The Deck House School’s maximum enrollment is 12; always has been, always will be. Not 12 per class, not 12 per grade, but 12 in the school. This unique fact gets a lot of attention when people first learn about us. For many it’s hard to imagine a residential high school operating on the scale of a large family offering so many of the trappings of a larger school.
For us, it is simply a way to continue the vision of our founder Ned Hall. Ned always envisioned Deck House operating simultaneously both as family and as school. He literally opened his home to those first boys, and he saw a future for the school where teachers were more like mentors than pure educators, and where, most importantly to him, the school gathered as a family around the dinner table each evening.
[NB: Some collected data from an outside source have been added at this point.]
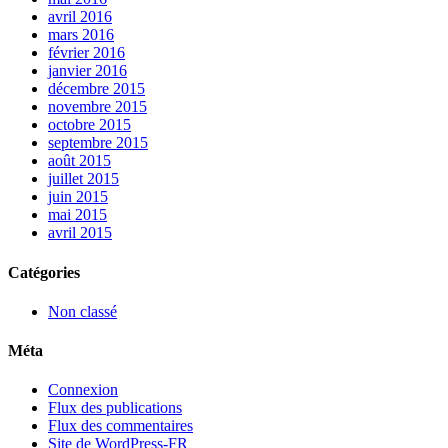
avril 2016
mars 2016
février 2016
janvier 2016
décembre 2015
novembre 2015
octobre 2015
septembre 2015
août 2015
juillet 2015
juin 2015
mai 2015
avril 2015
Catégories
Non classé
Méta
Connexion
Flux des publications
Flux des commentaires
Site de WordPress-FR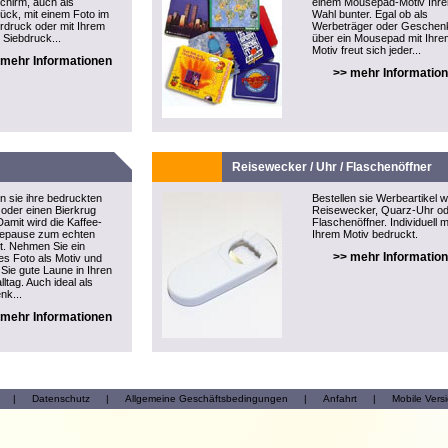
hirm, auch als
einem Mousepad-Motiv Ihre
tück, mit einem Foto im
Wahl bunter. Egal ob als
rdruck oder mit Ihrem
Werbeträger oder Geschen
 Siebdruck...
über ein Mousepad mit Ihre
Motiv freut sich jeder...
 mehr Informationen
>> mehr Informatio
Reisewecker / Uhr / Flaschenöffner
en sie ihre bedruckten
Bestellen sie Werbeartikel w
oder einen Bierkrug
Reisewecker, Quarz-Uhr o
Damit wird die Kaffee-
Flaschenöffner. Individuell m
eepause zum echten
Ihrem Motiv bedruckt.
ht. Nehmen Sie ein
>> mehr Informatio
ges Foto als Motiv und
 Sie gute Laune in Ihren
lltag. Auch ideal als
nk...
 mehr Informationen
|
Datenschutz
|
Allgemeine Geschäftsbedingungen
|
Anfahrt
|
Mobile Vers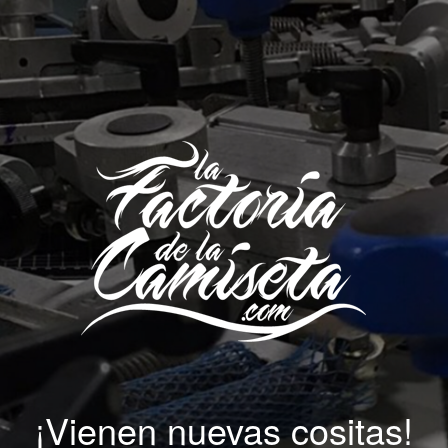
¡Vienen nuevas cositas!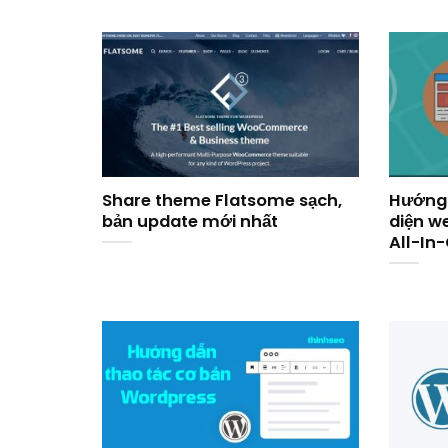
Share theme Flatsome sạch,
Hướng 
bản update mới nhất
diện w
All-In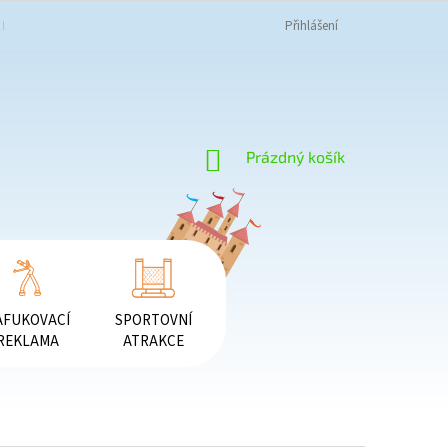
K NAKUPOVAT
OBCHODNÍ PODMÍNKY
PODMÍNKY OCHRANY OSOBNÍC
Přihlášení
NÁKUPNÍ
Prázdný košík
KOŠÍK
AFUKOVACÍ
SPORTOVNÍ
REKLAMA
ATRAKCE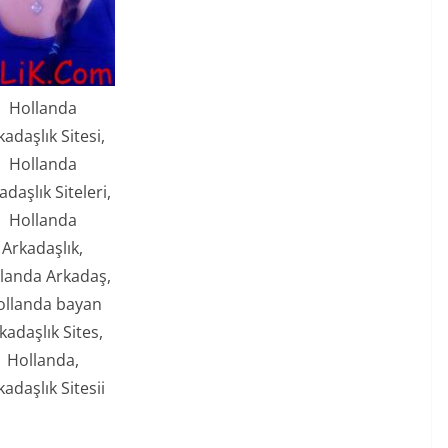
Hollanda
kadaşlık Sitesi,
Hollanda
adaşlık Siteleri,
Hollanda
Arkadaşlık,
landa Arkadaş,
ollanda bayan
kadaşlık Sites,
Hollanda,
kadaşlık Sitesii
Certainly, operating a school the size of this place has its challenges. Not having the capacity to hire cooking or cleaning staff means you will find our entire community as part of the weekly rotation for meals and cleaning. These times where staff and students are working together towards a common goal are some of the most powerful teaching moments we have. We all know that in a school of hundreds it is possible for students to hide without having a significant impact on the functioning of the community; quite often students at these larger schools feel lost or unheard. In our school when one person, staff or student alike, doesn’t do their job the entire community feels it. This is a powerful lesson for many of our boys.
Often times one of the biggest concerns of a student joining us is related to its size. With only a dozen classmates, our potential students worry: Will anyone like me? Will I be able to find a friend? Of course in a large school finding a friend is often a matter of finding a similar group; sports guys find the sports guys, theater guys find the arts crowd. Unfortunately, those without strong group affiliation -often Deck House type students - feel lost. In a school of our size there really is only one group: the school. Our boys learn that they can be themselves and not only survive, but thrive.
Is The Deck House School for everyone? Certainly not, but for the young man who has become lost in a larger, less supportive setting we offer an alternative in which they can find their way. Just like Ned used to do, every night we sit together at the dining room for dinner. It's around that table, without realizing it, that these guys are carrying on the informal mission of the School; that this is a family, and in the Deck House family everyone matters.